There’s nothing glamorous about becoming a mother for the first time at 40 years old, but the flip side is also true.

  • Gravity had already started doing its work well before pregnancy and relaxin started theirs, and I was under no illusions that “bouncing back” would have me magically looking like Zoë Kravitz.
  • There’s nothing postpartum hormones can throw at my skin that it hasn’t already seen, and hair loss isn’t devastating when my hairstyle history contains bald fades and long-term greying.
  • Too old to care about social media cachet, I haven’t even shared a photo of my baby in a publicly-accessible medium.
  • I’ve been through enough uncomfortable situations and come out the other side, that I know life’s only constant is change. I can weather storms but also bask in the beauty of each moment, knowing all things must pass.

The biggest thing I’ve experienced coming into motherhood at the cusp of middle age is the sheer wonder I have for something that almost passed me by. I almost decided not to have any kids, but I just couldn’t fully commit to that decision, and I guess this is why.

I think about how almost every day of our lives presents us with choices that change our entire future, and most of them are so mundane or commonplace that we don’t notice them. But having a child is this really clear decision that irrevocably changes our entire future, and it’s something we can point to as a definitive moment. I think about the life I would be living had I not become pregnant, vs the life I’m living now, and how different every day feels. It’s actually incredible to witness this.

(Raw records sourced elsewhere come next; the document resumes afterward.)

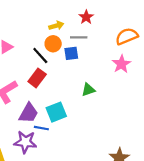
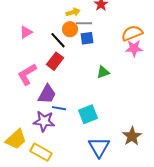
orange semicircle: (127, 36) -> (132, 33), moved
gray line: (79, 37) -> (84, 23), moved
pink star: (121, 64) -> (134, 48), turned 30
cyan square: (56, 112) -> (88, 114), moved

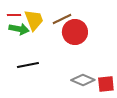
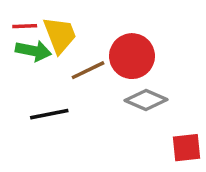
brown line: (62, 19) -> (88, 70), moved
gray diamond: (83, 80) -> (146, 100), moved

I can’t believe it took me so long.

Except, I know why it did. My parents may be reading this but what I’m about to write should come as no surprise to them.

My childhood was fun and playful, but it was also shadowed by my dad’s epilepsy and my sister’s special needs. As well as parentification, being expected to take unreasonable responsibility for the safety of an adult when I was a very small child, and being overly involved in my sister’s education as I got older (a normal but not altogether-healthy occurrence in immigrant families where the eldest child is the strongest communicator in the dominant language outside the home), I was also expected to “fulfill my potential”. In the vocabulary of a Chinese family, that often means “become a doctor or another similarly high-status occupation, because your job is your only value”.

We all bring our biases to the table, whether intentionally or not, and my parents were no exception. My absolute driving passion for sports was run roughshod over, with no insight into the myriad ways a sporting background can lead to exciting and fulfilling careers. Like many girls with ADHD, my struggles in the classroom were overlooked because my grades were high enough, until they weren’t (when it was treated as a surprise by everyone) – and my abundant emotions were treated as affectations of a Western upbringing at best, and aberrant inconveniences the rest of the time. Let’s not start on the constant ways my white parent manifested white supremacy.

With time, I have wound my way back to the very things that brought me joy as a child and teen. Movement, music, and people. It took a long time to release the frustrations that came out of the process, and it’s definitely still a work in progress!

During the decades in-between, I fermented my feelings about my own childhood in my fear for the future of our planet. I knew that any child of mine would have no option but to be born mixed, and I struggled to reconcile my own experiences as a mixed kid. I felt like I would be making a selfish choice to bring a child into the mess that surrounds and consumes us. And maybe it was.

But it’s done, and in so doing I feel like I’ve unlocked a whole new map of the world. There’s no going back to the life I had before him. This is my future now, and I cannot fathom a life lived without knowing him. In these short months, this tiny human has completely transformed me and my world. We could never ever be the same.

And so, with map in hand, I plot the path I want to take: I want to give him a better life than I had. One free from the burden of responsibility for a needy sibling, and from the crushing weight of other people’s expectations.

I want him to have options to explore his potential, limited only by his own imagination and creativity. I want him to move gloriously boldly and comfortably sit in stillness, honing his instincts for when each choice is the appropriate one for him.

To him I pledge an open mind. I will practice self-awareness and try to keep my biases in check. I’ll work hard not to dismiss his lack of experience or his youthful perspective, to encourage big dreams and bigger plans.

In this late afternoon of my life, I will slow down and move at a child’s pace, enriching my days with smells and sights and sounds of our changing world.

And to think I would have passed this by…

Each morning I wake up grateful for the opportunity to experience something so beautiful. I hope with all my heart that this feeling never fades.